| ABOUT THIS EXERCISE |
Please transcribe the data below in full. Omit any picture you find in it.
•••••
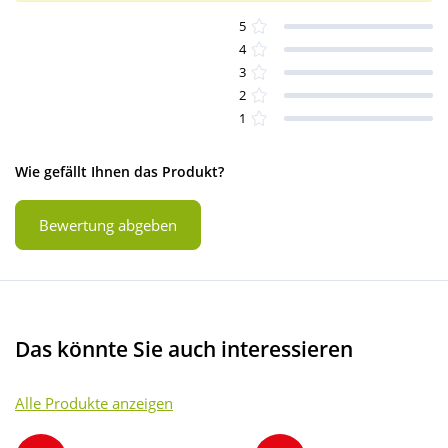
5
4
3
2
1
Wie gefällt Ihnen das Produkt?
Bewertung abgeben
Das könnte Sie auch interessieren
Alle Produkte anzeigen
•••••
| ANSWER BOX |
5
4
3
2
1
Wie gefällt Ihnen das Produkt?
Bewertung abgeben
Das könnte Sie auch interessieren
Alle Produkte anzeigen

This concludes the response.